- Action item
Show every line below where "avec" can be found.

━━━━━ Records provided ━━━━━

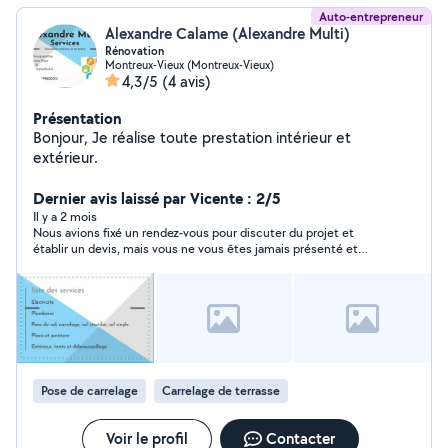
Auto-entrepreneur
Alexandre Calame (Alexandre Multi)
Rénovation
Montreux-Vieux (Montreux-Vieux)
4,3/5
(4 avis)
Présentation
Bonjour, Je réalise toute prestation intérieur et
extérieur.
Dernier avis laissé par Vicente : 2/5
Il y a 2 mois
Nous avions fixé un rendez‑vous pour discuter du projet et
établir un devis, mais vous ne vous êtes jamais présenté et
vous ne vous êtes même pas justifié
Pose de carrelage
Carrelage de terrasse
Voir le profil
Contacter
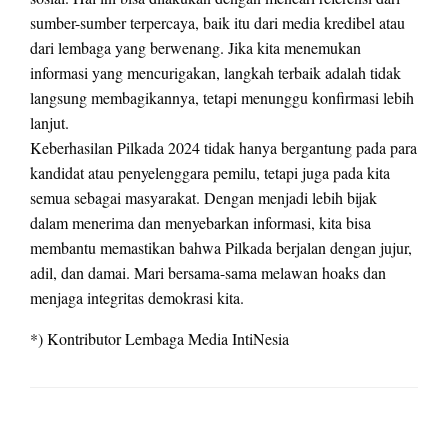
sumber-sumber terpercaya, baik itu dari media kredibel atau
dari lembaga yang berwenang. Jika kita menemukan
informasi yang mencurigakan, langkah terbaik adalah tidak
langsung membagikannya, tetapi menunggu konfirmasi lebih
lanjut.
Keberhasilan Pilkada 2024 tidak hanya bergantung pada para
kandidat atau penyelenggara pemilu, tetapi juga pada kita
semua sebagai masyarakat. Dengan menjadi lebih bijak
dalam menerima dan menyebarkan informasi, kita bisa
membantu memastikan bahwa Pilkada berjalan dengan jujur,
adil, dan damai. Mari bersama-sama melawan hoaks dan
menjaga integritas demokrasi kita.
*) Kontributor Lembaga Media IntiNesia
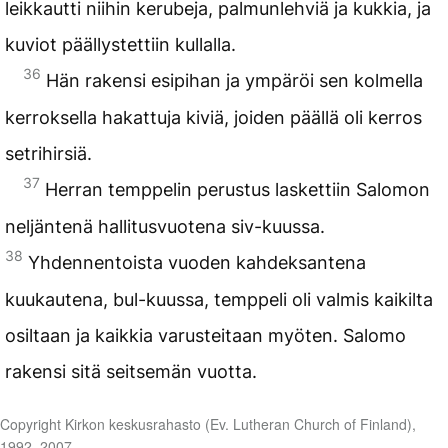
leikkautti niihin kerubeja, palmunlehviä ja kukkia, ja
kuviot päällystettiin kullalla.
36
Hän rakensi esipihan ja ympäröi sen kolmella
kerroksella hakattuja kiviä, joiden päällä oli kerros
setrihirsiä.
37
Herran temppelin perustus laskettiin Salomon
neljäntenä hallitusvuotena siv-kuussa.
38
Yhdennentoista vuoden kahdeksantena
kuukautena, bul-kuussa, temppeli oli valmis kaikilta
osiltaan ja kaikkia varusteitaan myöten. Salomo
rakensi sitä seitsemän vuotta.
Copyright Kirkon keskusrahasto (Ev. Lutheran Church of Finland),
1992, 2007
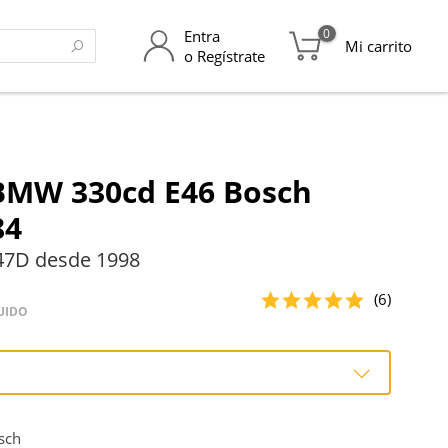
0
Entra
Mi carrito
o Regístrate
BMW 330cd E46 Bosch
84
47D desde 1998
(6)
UIDO
o
sch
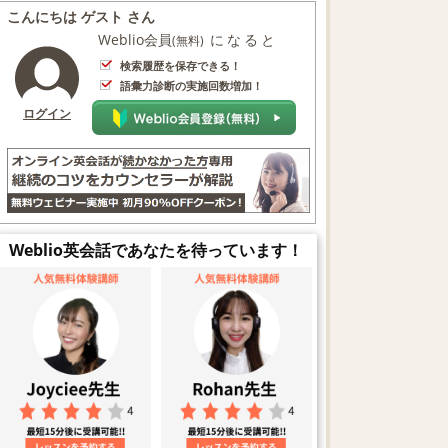
こんにちは ゲスト さん
Weblio会員
になると
(無料)
検索履歴を保存できる！
語彙力診断の実施回数増加！
ログイン
Weblio英会話であなたを待っています！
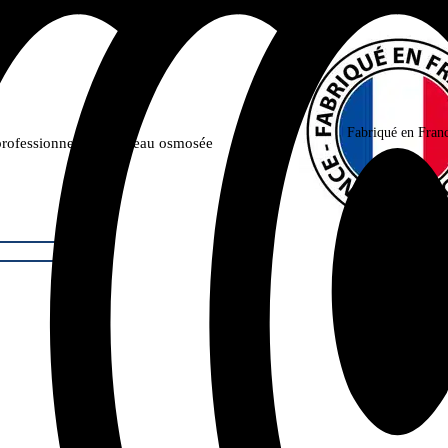
Fabriqué en Fran
rofessionnel, spécial eau osmosée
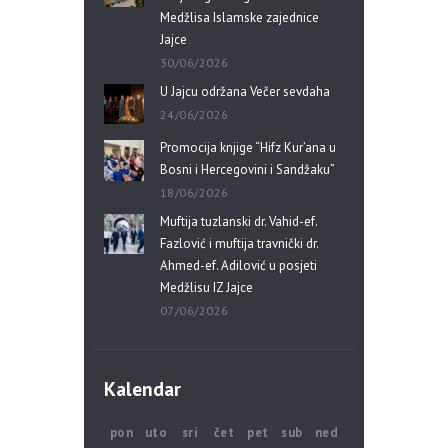
Medžlisa Islamske zajednice
Jajce
30/06/2026
U Jajcu održana Večer sevdaha
24/06/2026
Promocija knjige “Hifz Kur’ana u
Bosni i Hercegovini i Sandžaku”
18/06/2026
Muftija tuzlanski dr. Vahid-ef.
Fazlović i muftija travnički dr.
Ahmed-ef. Adilović u posjeti
Medžlisu IZ Jajce
07/06/2026
Kalendar
pon
uto
sri
čet
pet
sub
ned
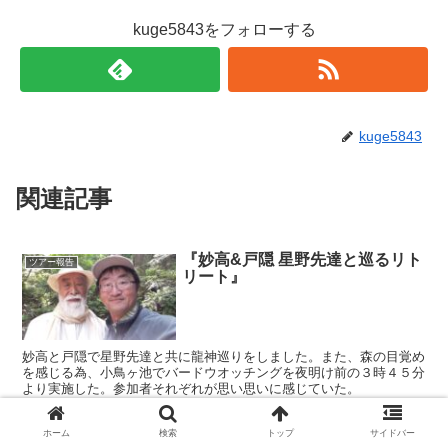
kuge5843をフォローする
kuge5843
関連記事
『妙高&戸隠 星野先達と巡るリト
ツアー報告
リート』
妙高と戸隠で星野先達と共に龍神巡りをしました。また、森の目覚め
を感じる為、小鳥ヶ池でバードウオッチングを夜明け前の３時４５分
より実施した。参加者それぞれが思い思いに感じていた。
ホーム
検索
トップ
サイドバー
スワロフスキ―バードウオッチン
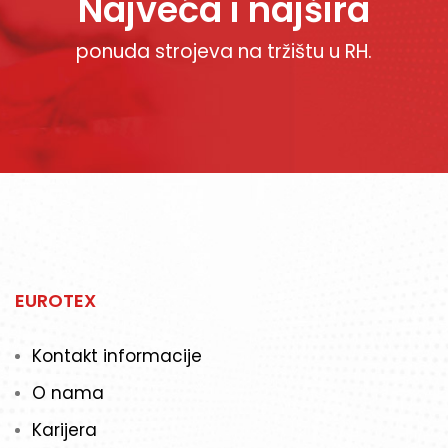
Najveća i najšira
ponuda strojeva na tržištu u RH.
EUROTEX
Kontakt informacije
O nama
Karijera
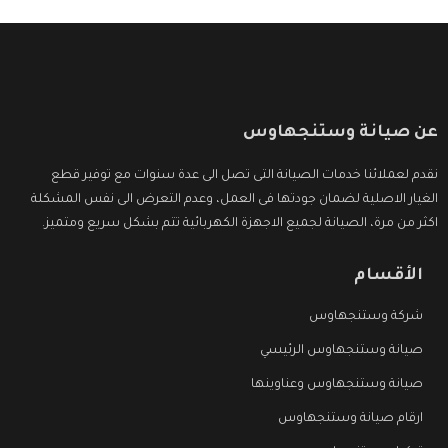
عن صيانة وستنجهاوس
نقدم لعملائنا خدمات الصيانة التى تصل الى عدة سنوات مع توفير قطع
الغيار الاصلية لضمان جودتها فى العمل، وعدم التعرض الى نفس المشكلة
اكثر من مرة، الصيانة لجميع الاجهزة الكهربائية تتم بشكل سريع ومتميز.
الأقسام
شركة وستنجهاوس
صيانة وستنجهاوس الرئيسي
صيانة وستنجهاوس وعناوينها
ارقام صيانة وستنجهاوس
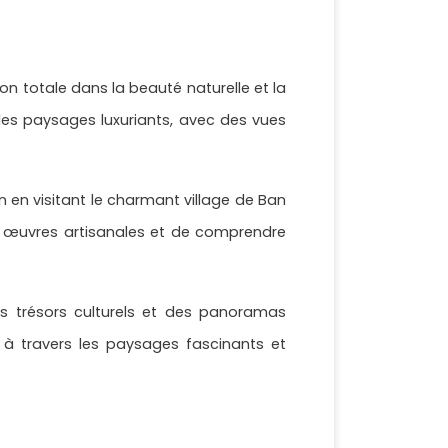
ion totale dans la beauté naturelle et la
des paysages luxuriants, avec des vues
en en visitant le charmant village de Ban
rs œuvres artisanales et de comprendre
es trésors culturels et des panoramas
à travers les paysages fascinants et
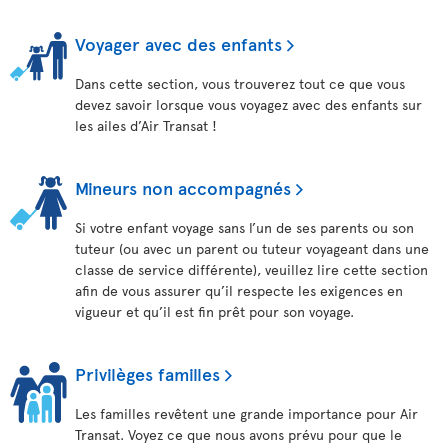
Voyager avec des enfants
Dans cette section, vous trouverez tout ce que vous
devez savoir lorsque vous voyagez avec des enfants sur
les ailes d’Air Transat !
Mineurs non accompagnés
Si votre enfant voyage sans l’un de ses parents ou son
tuteur (ou avec un parent ou tuteur voyageant dans une
classe de service différente), veuillez lire cette section
afin de vous assurer qu’il respecte les exigences en
vigueur et qu’il est fin prêt pour son voyage.
Privilèges familles
Les familles revêtent une grande importance pour Air
Transat. Voyez ce que nous avons prévu pour que le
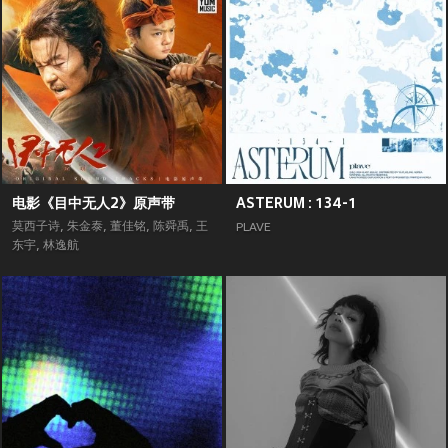
电影《目中无人2》原声带
ASTERUM : 134-1
莫西子诗
,
朱金泰
,
董佳铭
,
陈舜禹
,
王
PLAVE
东宇
,
林逸航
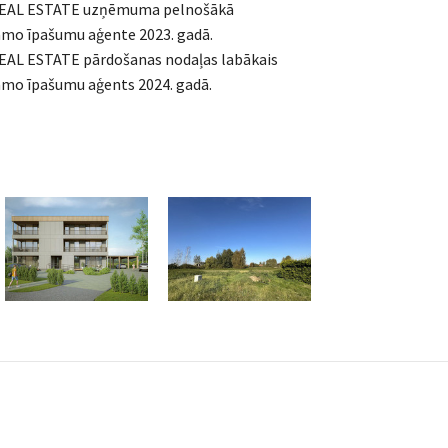
EAL ESTATE uzņēmuma pelnošākā
mo īpašumu aģente 2023. gadā.
AL ESTATE pārdošanas nodaļas labākais
mo īpašumu aģents 2024. gadā.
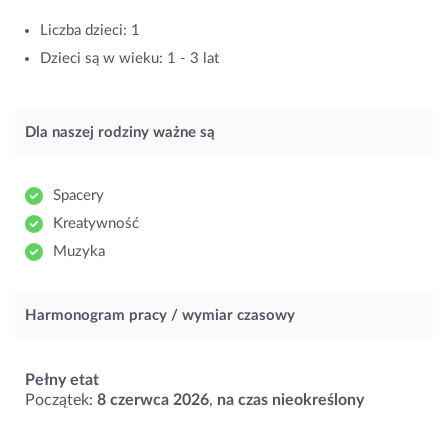
Liczba dzieci: 1
Dzieci są w wieku: 1 - 3 lat
Dla naszej rodziny ważne są
Spacery
Kreatywność
Muzyka
Harmonogram pracy / wymiar czasowy
Pełny etat
Początek:
8 czerwca 2026
,
na czas nieokreślony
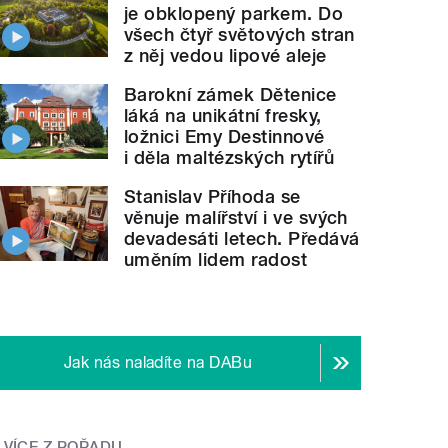
je obklopený parkem. Do
všech čtyř světových stran
z něj vedou lipové aleje
Barokní zámek Dětenice
láká na unikátní fresky,
ložnici Emy Destinnové
i děla maltézských rytířů
Stanislav Příhoda se
věnuje malířství i ve svých
devadesáti letech. Předává
uměním lidem radost
Jak nás naladíte na DABu
VÍCE Z POŘADU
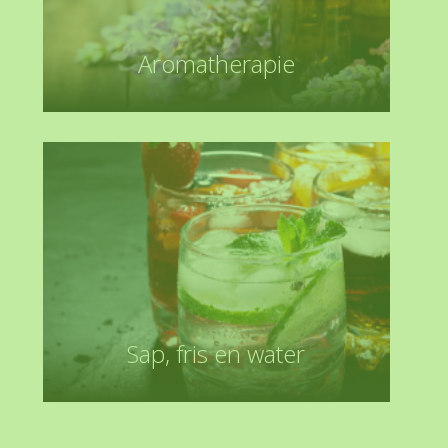
Aromatherapie
Sap, fris en water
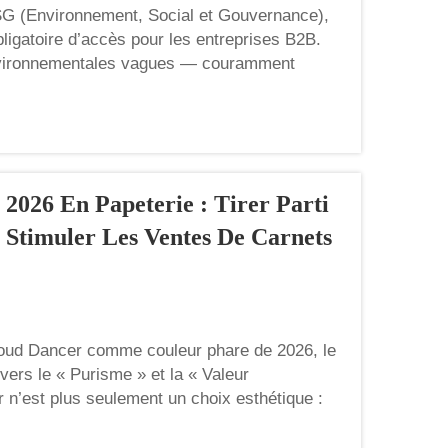
SG (Environnement, Social et Gouvernance),
ligatoire d’accès pour les entreprises B2B.
environnementales vagues — couramment
2026 En Papeterie : Tirer Parti
 Stimuler Les Ventes De Carnets
oud Dancer comme couleur phare de 2026, le
ers le « Purisme » et la « Valeur
r n’est plus seulement un choix esthétique :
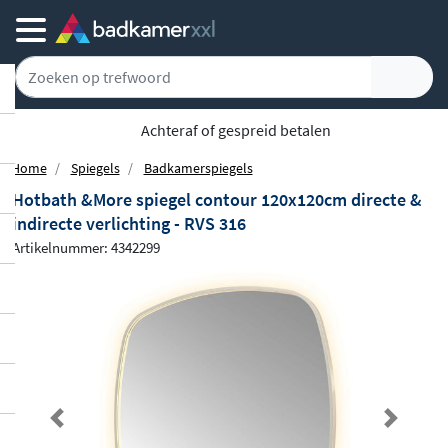
Achteraf of gespreid betalen
Home
Spiegels
Badkamerspiegels
Hotbath &More spiegel contour 120x120cm directe &
indirecte verlichting - RVS 316
Artikelnummer: 4342299
Previous
Next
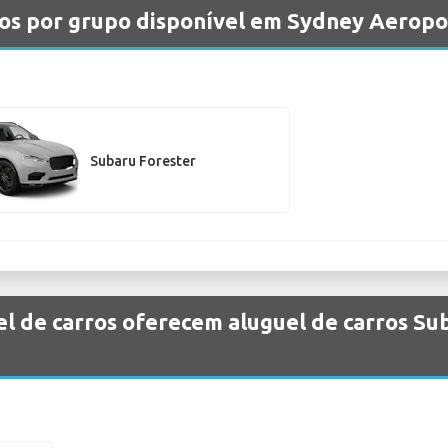
los por grupo disponível em Sydney Aeropo
Subaru Forester
l de carros oferecem aluguel de carros S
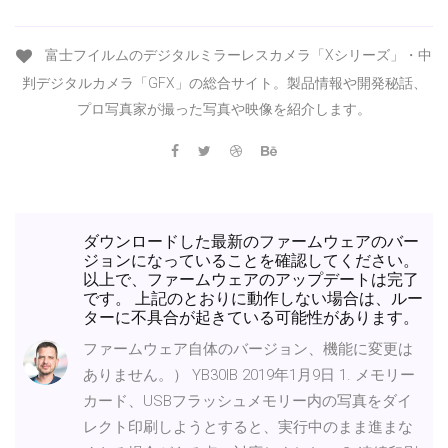
富士フイルムのデジタルミラーレスカメラ「Xシリーズ」・中
判デジタルカメラ「GFX」の総合サイト。製品情報や開発秘話、
プロ写真家が撮った写真や映像を紹介します。
ダウンロードした最新のファームウェアのバー
ジョンになっていることを確認してください。
以上で、ファームウェアのアップデートは完了
です。 上記のとおりに動作しない場合は、ルー
ターに不具合が起きている可能性があります。
ファームウェア自体のバージョン、機能に変更は
ありません。） YB30IB 2019年1月9日 1. メモリー
カード、USBフラッシュメモリー内の写真をダイ
レクト印刷しようとすると、実行中のまま進まな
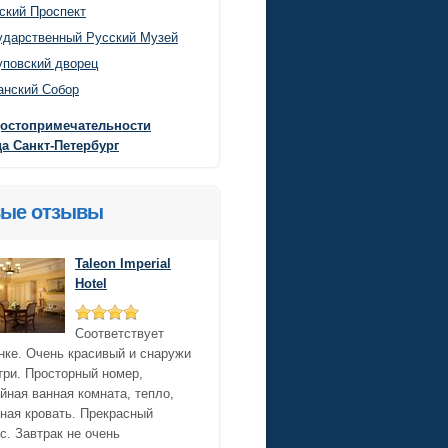
ский Проспект
ударственный Русский Музей
повский дворец
анский Собор
достопримечательности
а Санкт-Петербург
ые отзывы
Taleon Imperial
Hotel
Соответствует
нке. Очень красивый и снаружи
три. Просторный номер,
йная ванная комната, тепло,
ная кровать. Прекрасный
с. Завтрак не очень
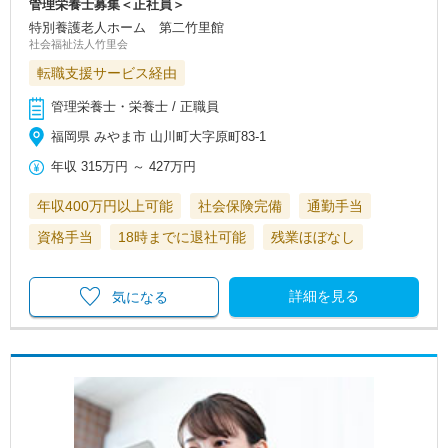
管理栄養士募集＜正社員＞
特別養護老人ホーム 第二竹里館
社会福祉法人竹里会
転職支援サービス経由
管理栄養士・栄養士 / 正職員
福岡県 みやま市 山川町大字原町83-1
年収
315万円
～
427万円
年収400万円以上可能
社会保険完備
通勤手当
資格手当
18時までに退社可能
残業ほぼなし
詳細を見る
気になる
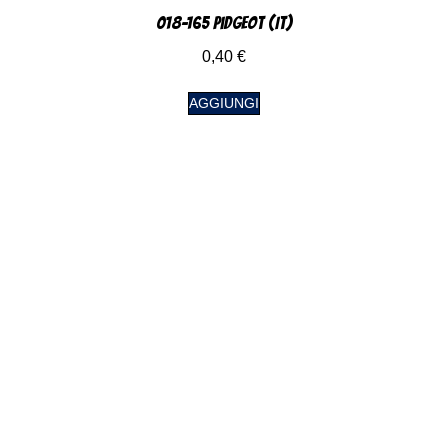
018-165 Pidgeot (IT)
0,40
€
AGGIUNGI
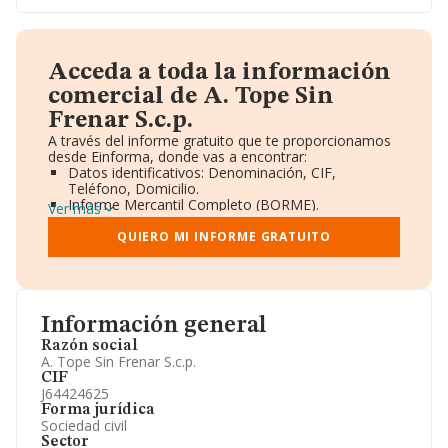
Acceda a toda la información
comercial de A. Tope Sin
Frenar S.c.p.
A través del informe gratuito que te proporcionamos
desde Einforma, donde vas a encontrar:
Datos identificativos: Denominación, CIF,
Teléfono, Domicilio.
Informe Mercantil Completo (BORME).
Ver más
Gráficos de Evolución Ventas y Empleados.
Consejo de Administración y Administradores.
QUIERO MI INFORME GRATUITO
Directivos y Ejecutivos.
Accionistas.
Participaciones y Vinculaciones en otras empresas.
Artículos de prensa publicados sobre la empresa.
Información oficial y registral complementaria.
Información general
Razón social
A. Tope Sin Frenar S.c.p.
CIF
J64424625
Forma jurídica
Sociedad civil
Sector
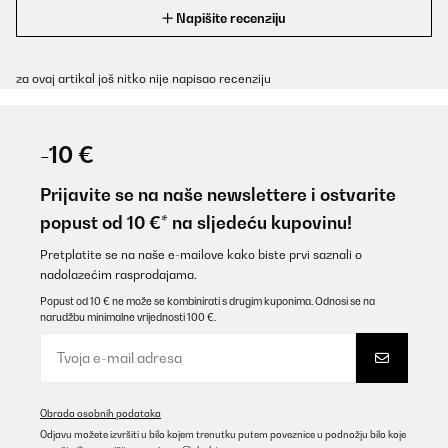
Napišite recenziju
za ovaj artikal još nitko nije napisao recenziju
-10 €
Prijavite se na naše newslettere i ostvarite
popust od 10 €* na sljedeću kupovinu!
Pretplatite se na naše e-mailove kako biste prvi saznali o
nadolazećim rasprodajama.
Popust od 10 € ne može se kombinirati s drugim kuponima. Odnosi se na
narudžbu minimalne vrijednosti 100 €.
Obrada osobnih podataka
Odjavu možete izvršiti u bilo kojem trenutku putem poveznice u podnožju bilo koje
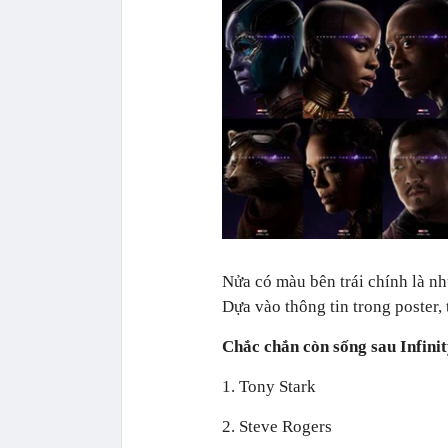
Nửa có màu bên trái chính là nh
Dựa vào thông tin trong poster, 
Chắc chắn còn sống sau Infini
1. Tony Stark
2. Steve Rogers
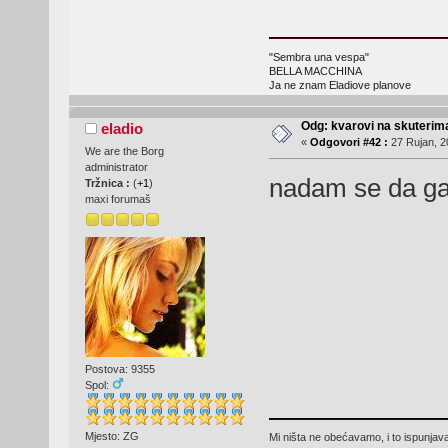
"Sembra una vespa"
BELLA MACCHINA
Ja ne znam Eladiove planove
Odg: kvarovi na skuterima
eladio
«
Odgovori #42 :
27 Rujan, 2
We are the Borg
administrator
nadam se da ga
Tržnica :
(
+1
)
maxi forumaš
Postova: 9355
Spol:
Mjesto: ZG
Mi ništa ne obećavamo, i to ispunjav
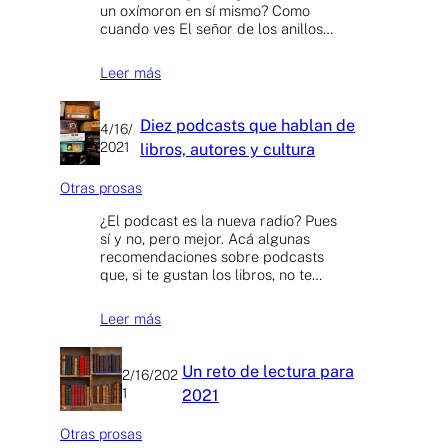
un oxímoron en sí mismo? Como
cuando ves El señor de los anillos…
Leer más
Diez podcasts que hablan de
4/16/
2021
libros, autores y cultura
Otras prosas
¿El podcast es la nueva radio? Pues
sí y no, pero mejor. Acá algunas
recomendaciones sobre podcasts
que, si te gustan los libros, no te…
Leer más
Un reto de lectura para
2/16/202
1
2021
Otras prosas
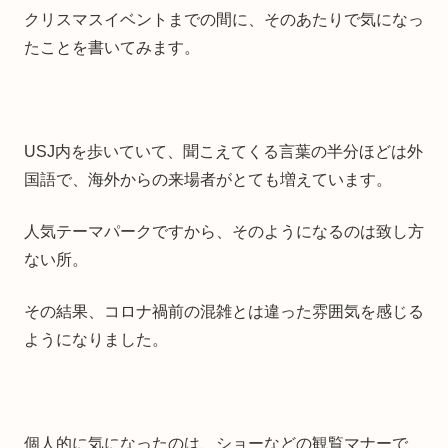
クリスマスイベントまでの間に、そのあたりで気になっ
たことを書いてみます。
USJ内を歩いていて、聞こえてくる言葉の半分ほどは外
国語で、海外からの来場者がとても増えています。
人気テーマパークですから、そのようになるのは致し方
ない所。
その結果、コロナ禍前の混雑とは違った雰囲気を感じる
ようになりました。
個人的に気になったのは、ショーなどの観覧マナーで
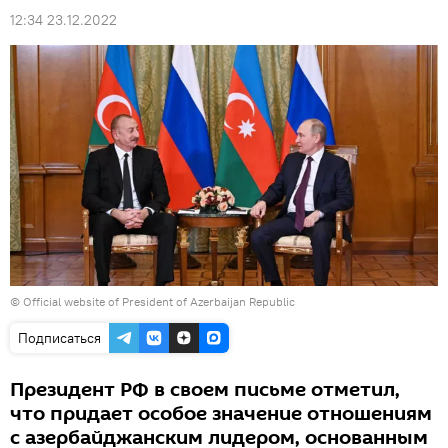
12:34 23.12.2022
©
Official website of President of Azerbaijan Republic
Подписаться
Президент РФ в своем письме отметил,
что придает особое значение отношениям
с азербайджанским лидером, основанным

━━━━━

- Expected output
des paysages luxuriants, avec des vues
Voyager avec des enfants
devez savoir lorsque vous voyagez avec des enfants sur
tuteur (ou avec un parent ou tuteur voyageant dans une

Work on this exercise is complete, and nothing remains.